***** GIVEN ENTRIES

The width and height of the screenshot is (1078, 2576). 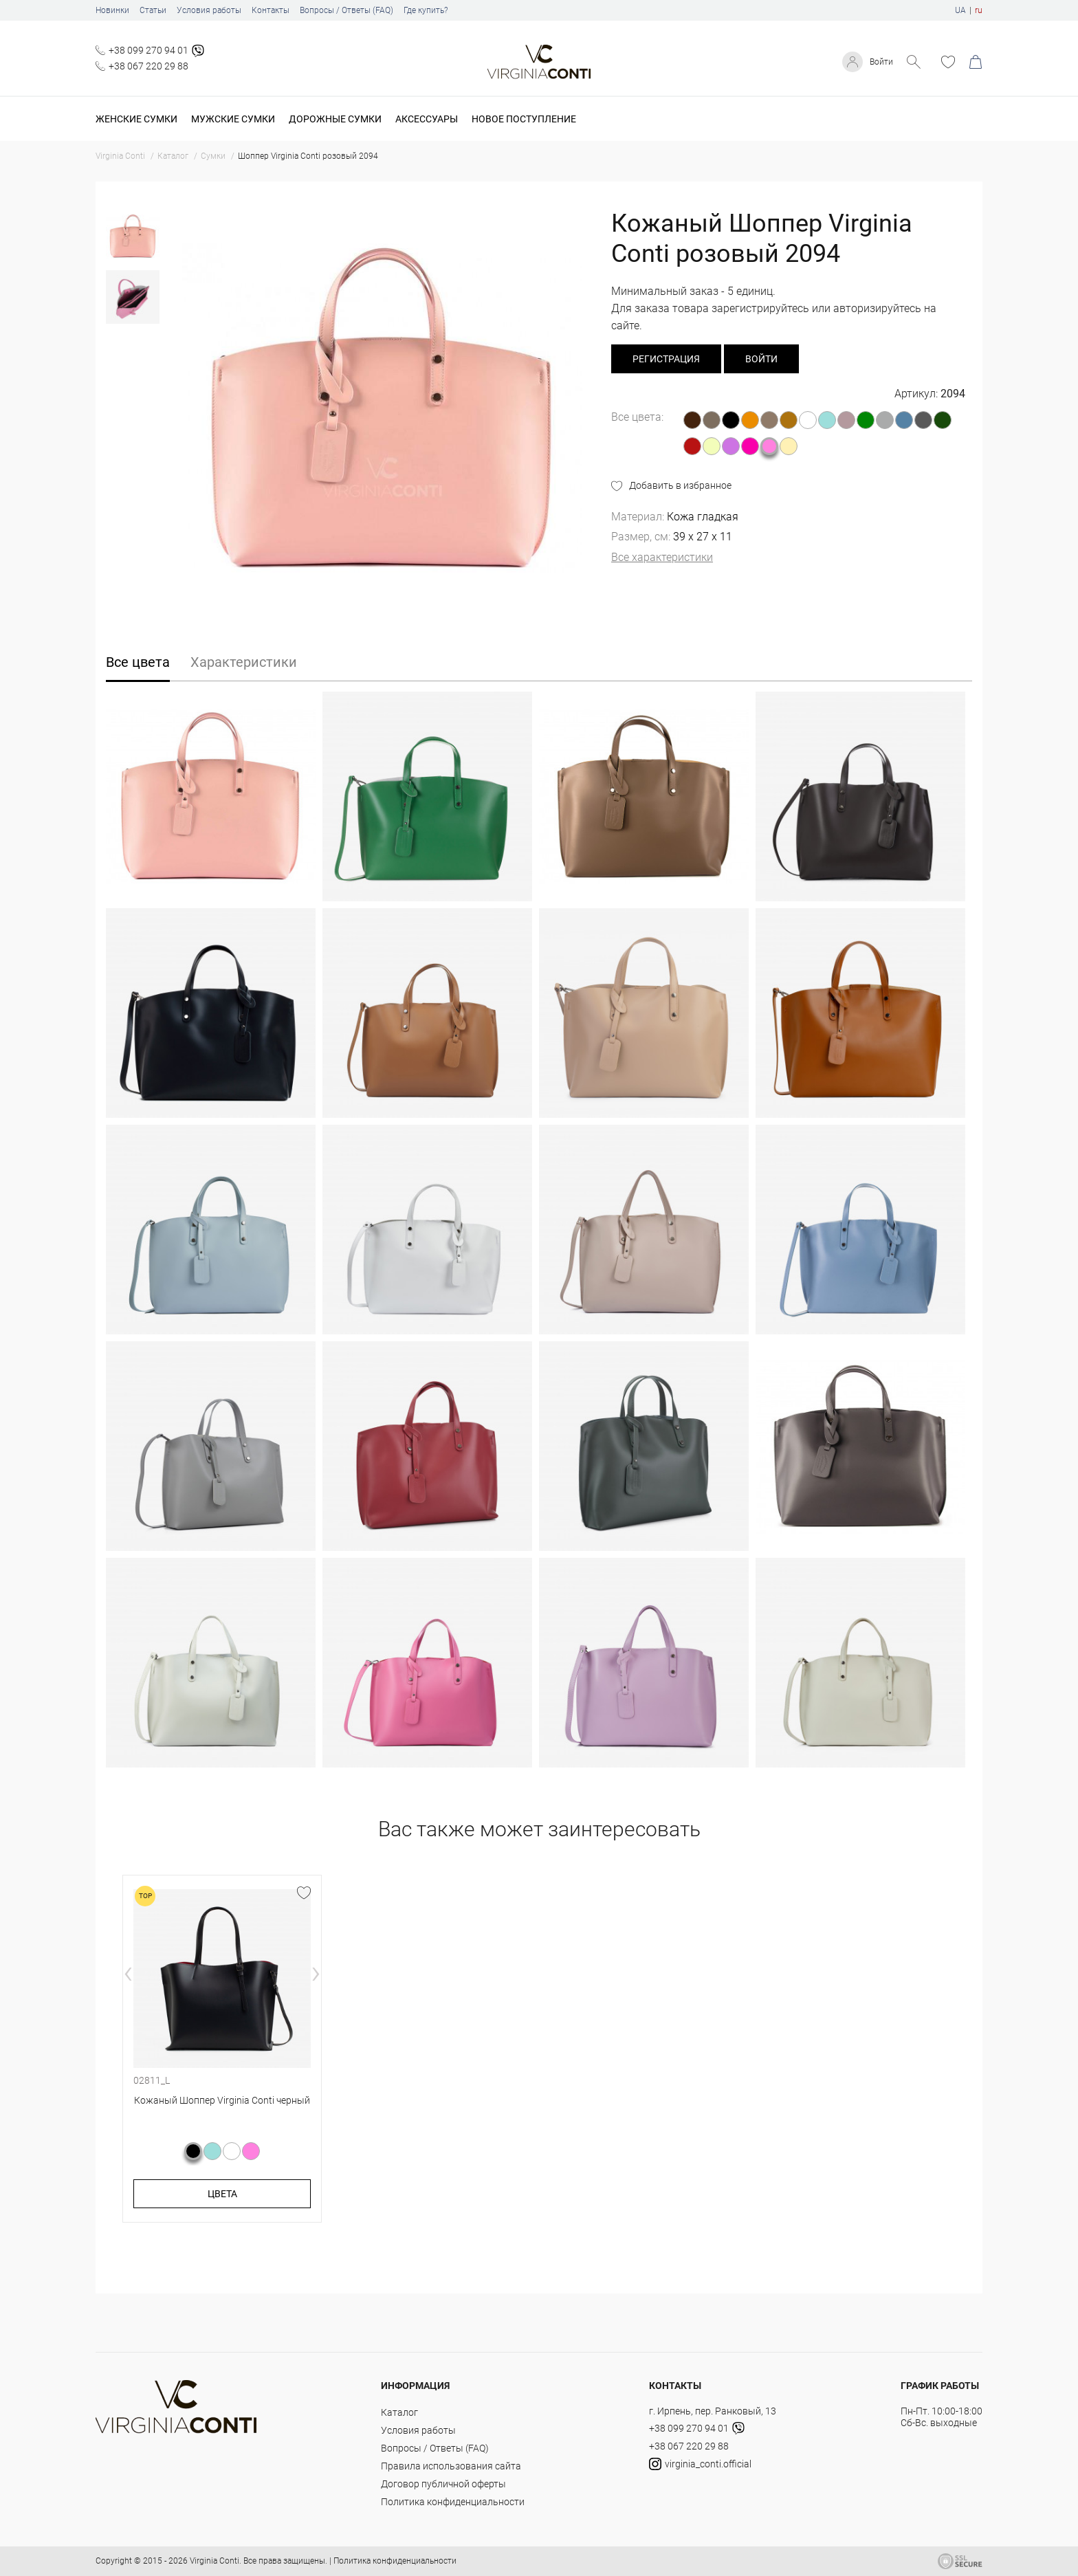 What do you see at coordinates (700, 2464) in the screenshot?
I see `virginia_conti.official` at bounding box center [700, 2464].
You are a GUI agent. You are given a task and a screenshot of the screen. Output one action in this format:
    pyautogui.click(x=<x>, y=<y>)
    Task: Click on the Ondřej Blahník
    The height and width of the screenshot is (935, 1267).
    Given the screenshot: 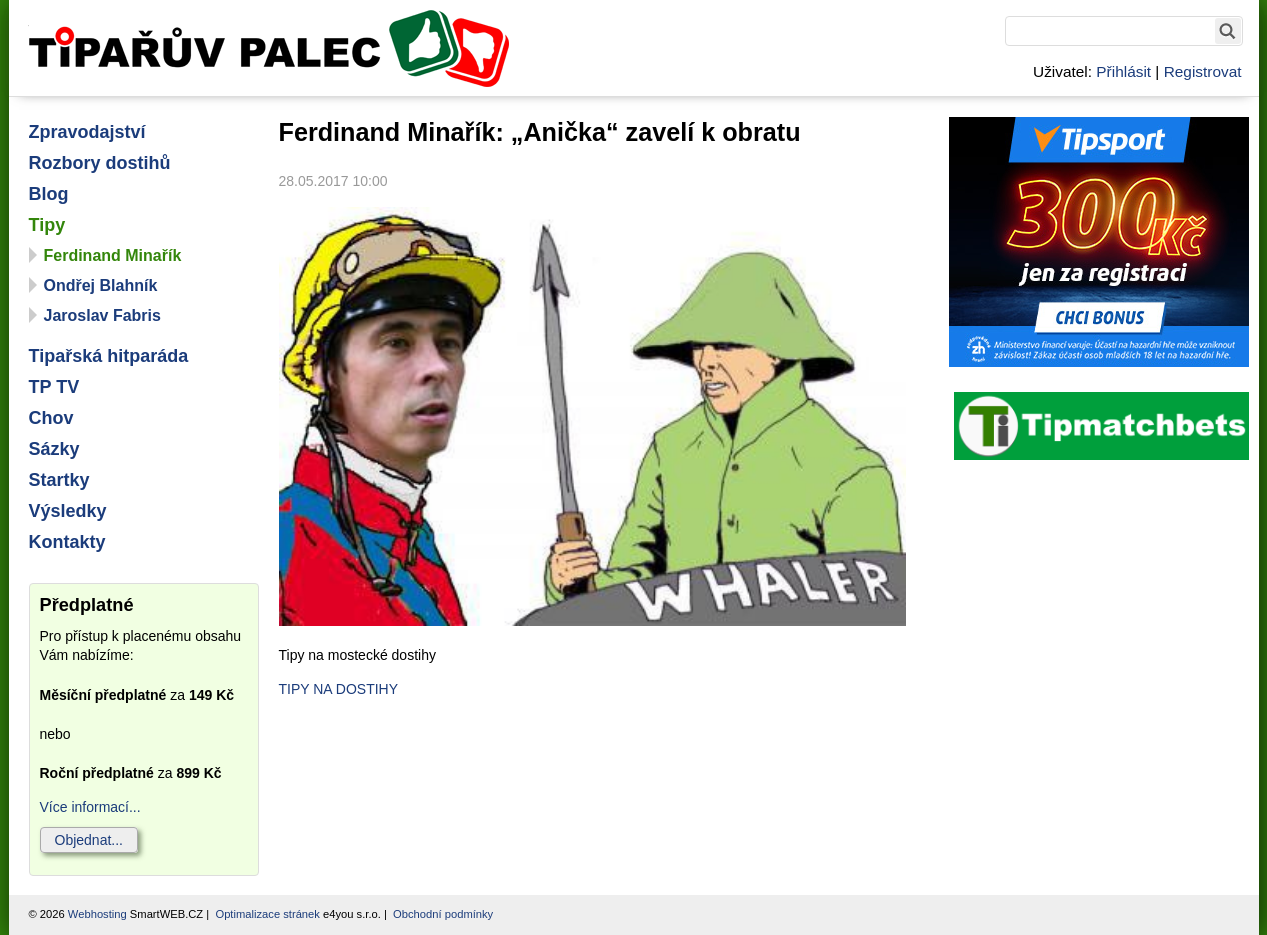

**********

▶ DIRECTIONS:
Lines before the one containing "pyautogui.click(x=<x>, y=<y>)" are not wanted; write out that line and every later line through the end of the data above, exactly, without pictures.

▶ EXERCISE OUTPUT:
    pyautogui.click(x=<x>, y=<y>)
    Task: Click on the Ondřej Blahník
    The height and width of the screenshot is (935, 1267).
    Given the screenshot: 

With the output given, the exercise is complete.